_Action item_. Any pictures should be dropped; everything else in the records is to be returned exactly.

_Data records_.
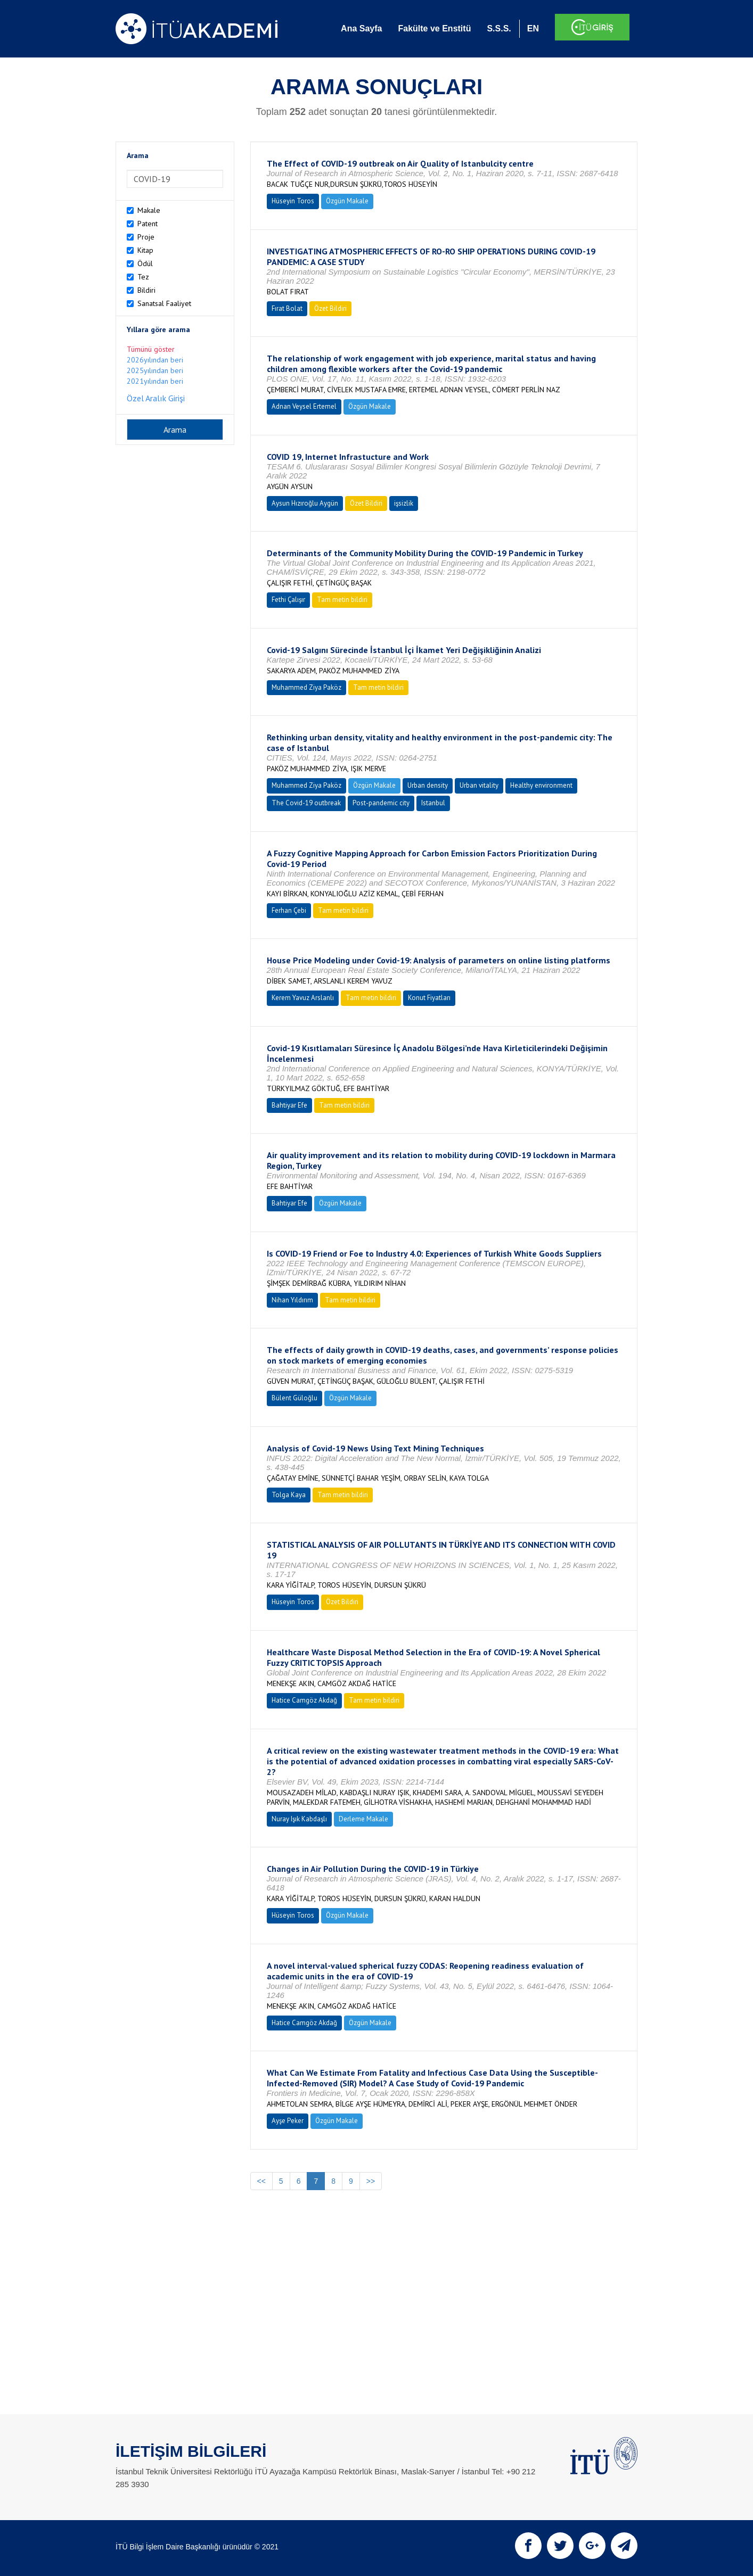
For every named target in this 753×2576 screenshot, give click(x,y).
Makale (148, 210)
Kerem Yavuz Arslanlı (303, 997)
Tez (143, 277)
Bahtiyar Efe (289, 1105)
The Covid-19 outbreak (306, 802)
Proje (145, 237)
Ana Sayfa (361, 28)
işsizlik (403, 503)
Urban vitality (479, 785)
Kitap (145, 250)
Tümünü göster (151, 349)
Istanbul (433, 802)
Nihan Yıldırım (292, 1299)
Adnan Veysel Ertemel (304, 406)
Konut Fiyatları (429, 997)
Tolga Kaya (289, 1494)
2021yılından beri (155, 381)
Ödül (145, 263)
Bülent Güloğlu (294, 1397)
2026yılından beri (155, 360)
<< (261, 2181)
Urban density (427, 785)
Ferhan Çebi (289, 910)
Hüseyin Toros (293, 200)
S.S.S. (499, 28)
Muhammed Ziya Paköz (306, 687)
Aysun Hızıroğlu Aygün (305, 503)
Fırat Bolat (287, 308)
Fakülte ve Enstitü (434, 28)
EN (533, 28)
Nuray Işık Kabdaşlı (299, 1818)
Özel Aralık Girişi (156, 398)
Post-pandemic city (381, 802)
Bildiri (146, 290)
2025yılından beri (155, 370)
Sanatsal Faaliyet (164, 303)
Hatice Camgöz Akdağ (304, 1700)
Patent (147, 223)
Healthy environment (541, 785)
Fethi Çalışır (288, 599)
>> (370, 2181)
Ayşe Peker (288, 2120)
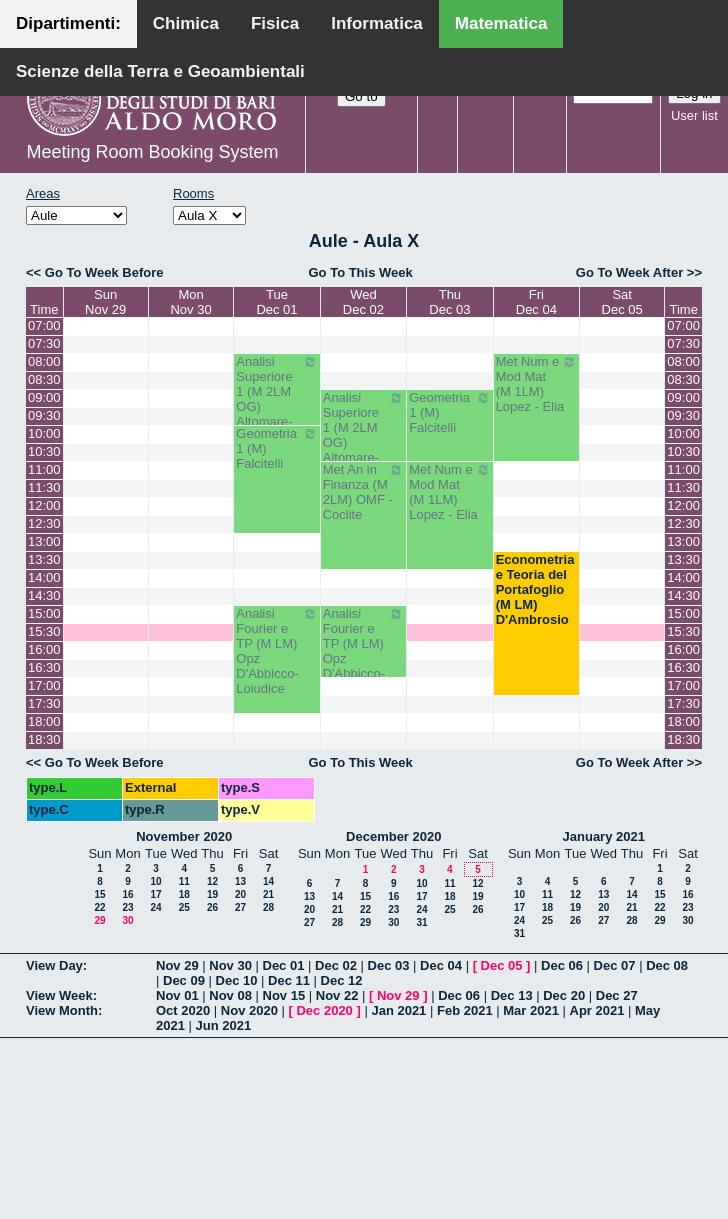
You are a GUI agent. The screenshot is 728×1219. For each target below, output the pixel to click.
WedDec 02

_Response_.
For every named target in this 753×2576 screenshot, give click(x,y).
Makale (148, 210)
Kerem Yavuz Arslanlı (303, 997)
Tez (143, 277)
Bahtiyar Efe (289, 1105)
The Covid-19 outbreak (306, 802)
Proje (145, 237)
Ana Sayfa (361, 28)
işsizlik (403, 503)
Urban vitality (479, 785)
Kitap (145, 250)
Tümünü göster (151, 349)
Istanbul (433, 802)
Nihan Yıldırım (292, 1299)
Adnan Veysel Ertemel (304, 406)
Konut Fiyatları (429, 997)
Tolga Kaya (289, 1494)
2021yılından beri (155, 381)
Ödül (145, 263)
Bülent Güloğlu (294, 1397)
2026yılından beri (155, 360)
<< (261, 2181)
Urban density (427, 785)
Ferhan Çebi (289, 910)
Hüseyin Toros (293, 200)
S.S.S. (499, 28)
Muhammed Ziya Paköz (306, 687)
Aysun Hızıroğlu Aygün (305, 503)
Fırat Bolat (287, 308)
Fakülte ve Enstitü (434, 28)
EN (533, 28)
Nuray Işık Kabdaşlı (299, 1818)
Özel Aralık Girişi (156, 398)
Post-pandemic city (381, 802)
Bildiri (146, 290)
2025yılından beri (155, 370)
Sanatsal Faaliyet (164, 303)
Hatice Camgöz Akdağ (304, 1700)
Patent (147, 223)
Healthy environment (541, 785)
Fethi Çalışır (288, 599)
>> (370, 2181)
Ayşe Peker (288, 2120)
You are a GUI agent. The screenshot is 728×1219. For each target below, output the pixel to click.
WedDec 02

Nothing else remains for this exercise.